# Work instructions
Pull every line of the entries that has the word "armée".

Saved entries:
[Start of section]
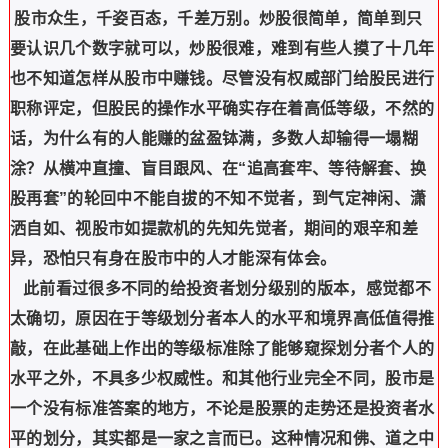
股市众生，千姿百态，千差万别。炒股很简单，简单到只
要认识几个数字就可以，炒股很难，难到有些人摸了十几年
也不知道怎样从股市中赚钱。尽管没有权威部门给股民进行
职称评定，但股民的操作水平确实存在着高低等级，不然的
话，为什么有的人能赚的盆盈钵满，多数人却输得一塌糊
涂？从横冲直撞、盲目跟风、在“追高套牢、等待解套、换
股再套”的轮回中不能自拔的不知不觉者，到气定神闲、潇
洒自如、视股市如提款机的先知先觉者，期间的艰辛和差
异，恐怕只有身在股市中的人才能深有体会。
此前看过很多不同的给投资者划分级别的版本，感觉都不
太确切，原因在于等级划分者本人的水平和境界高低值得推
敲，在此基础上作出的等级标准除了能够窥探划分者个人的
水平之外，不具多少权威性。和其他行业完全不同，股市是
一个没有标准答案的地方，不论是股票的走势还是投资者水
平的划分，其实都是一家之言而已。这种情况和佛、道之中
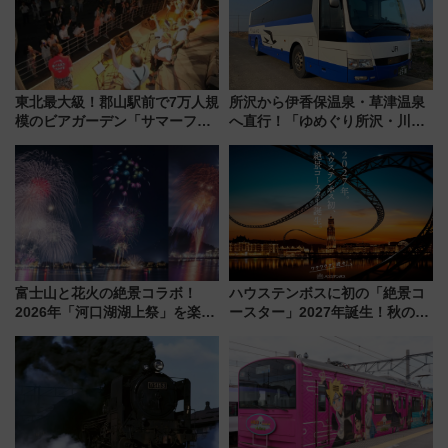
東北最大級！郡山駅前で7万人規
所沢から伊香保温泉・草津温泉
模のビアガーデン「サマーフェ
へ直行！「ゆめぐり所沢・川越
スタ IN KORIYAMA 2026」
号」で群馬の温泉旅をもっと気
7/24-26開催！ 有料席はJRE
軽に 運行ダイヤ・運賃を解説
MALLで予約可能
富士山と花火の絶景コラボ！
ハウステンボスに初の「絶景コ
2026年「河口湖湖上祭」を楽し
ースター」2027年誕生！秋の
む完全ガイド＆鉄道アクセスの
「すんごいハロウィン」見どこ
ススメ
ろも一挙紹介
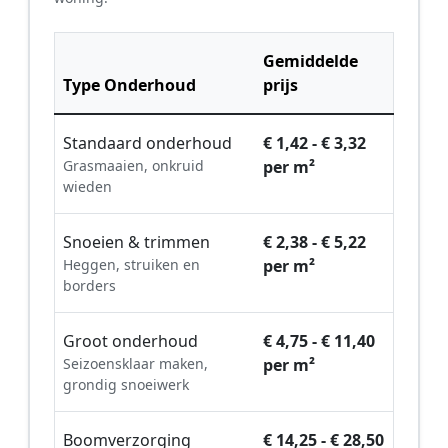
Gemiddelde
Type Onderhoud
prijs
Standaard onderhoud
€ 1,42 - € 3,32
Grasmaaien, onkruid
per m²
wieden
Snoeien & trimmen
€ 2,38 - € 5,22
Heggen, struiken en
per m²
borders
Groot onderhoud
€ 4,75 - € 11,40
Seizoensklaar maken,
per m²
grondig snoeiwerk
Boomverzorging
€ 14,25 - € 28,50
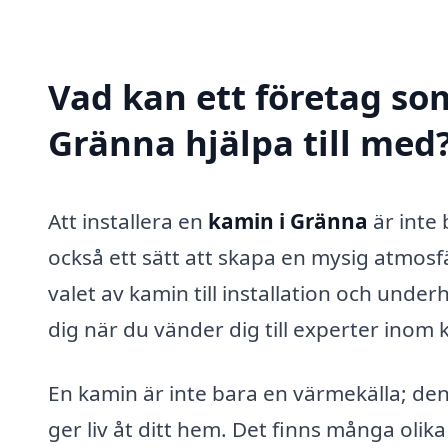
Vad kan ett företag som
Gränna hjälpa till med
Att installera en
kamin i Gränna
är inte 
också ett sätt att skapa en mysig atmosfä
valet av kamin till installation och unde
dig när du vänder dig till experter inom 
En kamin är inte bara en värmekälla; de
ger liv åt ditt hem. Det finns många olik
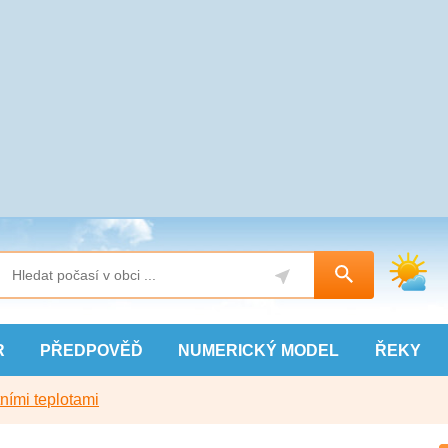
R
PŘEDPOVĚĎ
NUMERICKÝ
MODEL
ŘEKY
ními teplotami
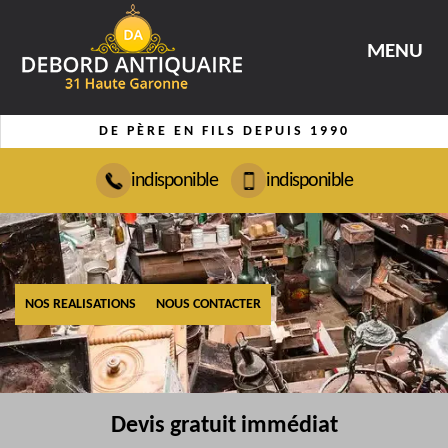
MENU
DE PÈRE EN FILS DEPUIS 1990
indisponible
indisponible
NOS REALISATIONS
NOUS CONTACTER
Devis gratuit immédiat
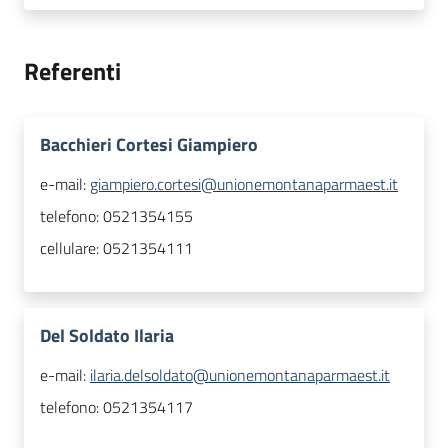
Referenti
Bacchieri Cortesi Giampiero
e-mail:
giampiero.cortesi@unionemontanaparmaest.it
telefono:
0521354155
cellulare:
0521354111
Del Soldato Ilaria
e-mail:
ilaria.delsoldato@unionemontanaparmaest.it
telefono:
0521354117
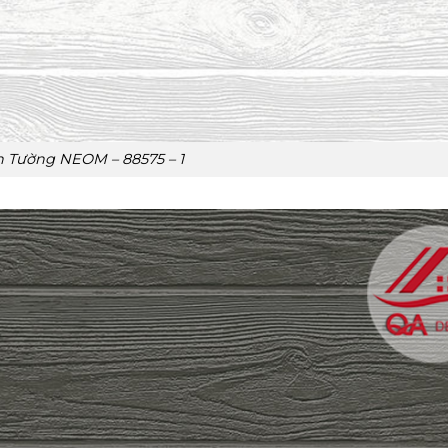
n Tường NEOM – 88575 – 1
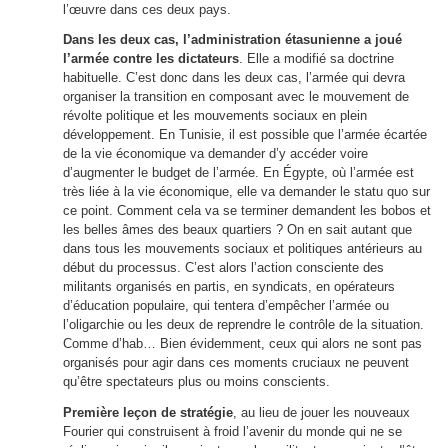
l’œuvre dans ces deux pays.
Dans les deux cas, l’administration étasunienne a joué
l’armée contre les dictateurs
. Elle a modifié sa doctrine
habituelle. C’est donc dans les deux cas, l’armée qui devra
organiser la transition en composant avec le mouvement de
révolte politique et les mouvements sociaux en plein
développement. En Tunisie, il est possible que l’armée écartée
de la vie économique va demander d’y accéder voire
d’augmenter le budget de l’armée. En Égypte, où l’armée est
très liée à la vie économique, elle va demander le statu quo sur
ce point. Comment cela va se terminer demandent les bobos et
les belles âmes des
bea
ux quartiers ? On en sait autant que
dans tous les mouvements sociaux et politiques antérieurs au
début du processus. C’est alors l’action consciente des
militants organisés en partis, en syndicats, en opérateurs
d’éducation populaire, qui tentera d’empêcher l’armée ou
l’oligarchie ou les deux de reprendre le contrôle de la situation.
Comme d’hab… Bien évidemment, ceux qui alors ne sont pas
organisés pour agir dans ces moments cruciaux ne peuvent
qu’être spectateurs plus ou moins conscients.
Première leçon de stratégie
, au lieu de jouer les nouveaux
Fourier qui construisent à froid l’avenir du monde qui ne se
[End of section]
# Solution below
l’armée contre les dictateurs
habituelle. C’est donc dans les deux cas, l’armée qui devra
développement. En Tunisie, il est possible que l’armée écartée
d’augmenter le budget de l’armée. En Égypte, où l’armée est
d’éducation populaire, qui tentera d’empêcher l’armée ou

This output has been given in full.